Harm Reduction Is Not a Magic Pill
Marolee Smith’s recent Substack essay provides essential historical context missing from today’s debate.
Harm reduction was never intended to stand alone. It was designed as a supporting tool within a comprehensive system that emphasized treatment, community involvement, accountability, economic opportunity, and prevention.
What we have today is the hollowed-out version: supplies without structure, compassion without responsibility, and policy without outcomes.
Smith’s writing is a reminder that we did not arrive here by accident—and that better models already exist.



When Government Tells You How to Vote
A Thurston County judge recently voided the election of a Clallam Conservation District board supervisor. Separately, during that same election, the Jamestown Tribe used its official Facebook page to publicly urge voters to support a specific candidate.
That is a sovereign government directing votes in a local election.
Jamestown Corporation CEO Ron Allen has stated that the Jamestown Tribe is a public entity. Government endorsement of a candidate—without presenting alternatives or positions—raises serious questions. Federal, state, and local governments may not use public authority to direct voters to support or oppose a candidate. However, apparently, a sovereign nation can.
The Conservation District has since moved to mail-in voting by request only.
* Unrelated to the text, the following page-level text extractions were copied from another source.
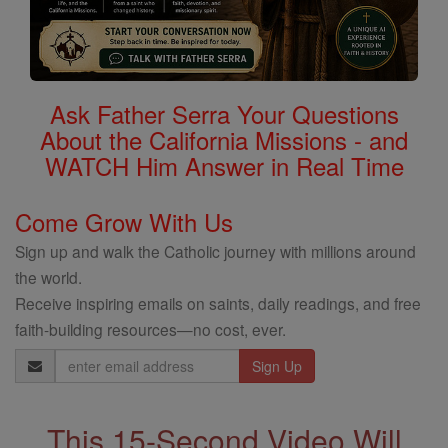
Ask Father Serra Your Questions
About the California Missions - and
WATCH Him Answer in Real Time
Come Grow With Us
Sign up and walk the Catholic journey with millions around
the world.
Receive inspiring emails on saints, daily readings, and free
faith-building resources—no cost, ever.
Email
Address
This 15-Second Video Will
Citizens can request ballots at clallamcd.org. The next public board meeting is January 13, 2026, in Port Angeles.
Participation matters—especially now.
Where the Real Debate Happens
CC Watchdog articles often come alive in the comments.
Subscriber Kathleen’s detailed account of wetland fill near Cays and Woodcock Roads illustrates how projects approved under different standards can impose real harm on neighbors. Wetlands once absorbed water. After extensive fill to expand the Jamestown Corporation’s golf course, the water now inundates adjacent properties.
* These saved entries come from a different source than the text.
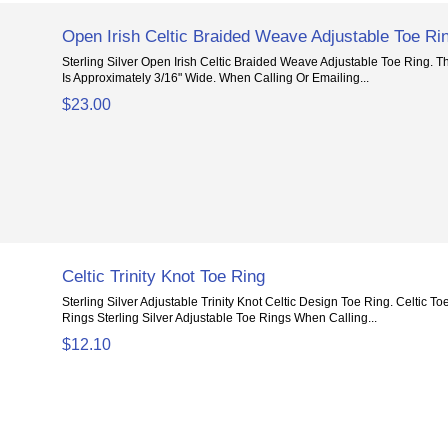
Open Irish Celtic Braided Weave Adjustable Toe Ri
Sterling Silver Open Irish Celtic Braided Weave Adjustable Toe Ring. 
Is Approximately 3/16" Wide. When Calling Or Emailing...
$23.00
Celtic Trinity Knot Toe Ring
Sterling Silver Adjustable Trinity Knot Celtic Design Toe Ring. Celtic 
Rings Sterling Silver Adjustable Toe Rings When Calling...
$12.10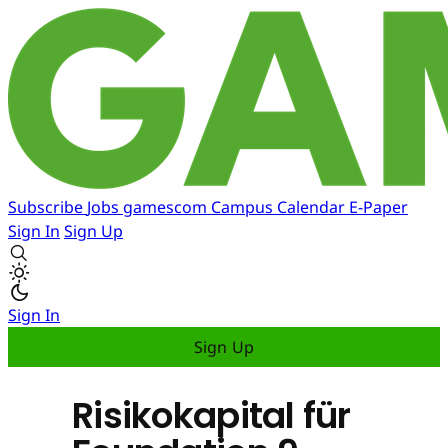
Subscribe
Jobs
gamescom
Campus
Calendar
E-Paper
Sign In
Sign Up
Sign In
Sign Up
Risikokapital für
If environmental protections apply to some but not others, they protect no one.
When Help Hurts
Don’t Feed the Ducks: It Makes Them Dependent uses a simple true story from Ashland, Oregon to deliver a serious lesson. Well-meaning residents fed ducks in a public park, believing they were helping. Instead, the ducks stopped foraging, clustered unnaturally, and became dependent on humans for survival. The solution was not cruelty, but restraint—ending the feeding so the ducks could relearn how to survive on their own.
The story’s message is direct: help that replaces independence ultimately harms the very beings it intends to protect. True care preserves capability, responsibility, and resilience, rather than removing them.
That lesson resonates uncomfortably in Clallam County’s approach to homelessness and harm reduction. An expanding web of free services—often offered without expectations around treatment, recovery, or transition—risks creating long-term dependency rather than pathways back to stability. Compassion matters, but when it is disconnected from accountability and independence, it can quietly undermine both individuals and the community meant to support them.
Scanner Reality Check
A sampling of recent Clallam County Scanner Report entries underscores what residents already know: violent incidents, overdoses, and disorder are not abstract policy debates. They are daily events.
Ignoring that reality does not make it go away.
The Sticker That Says It All
An eBay seller is offering “Port Angeles” stickers depicting a burned-out RV surrounded by trash and transients. The stickers cost $6 and reviews are glowing. One even calls it “ideal for use on laptops.”
You probably won’t find one on the commissioner’s county-issued laptops—but perhaps the satire hits close enough to sting.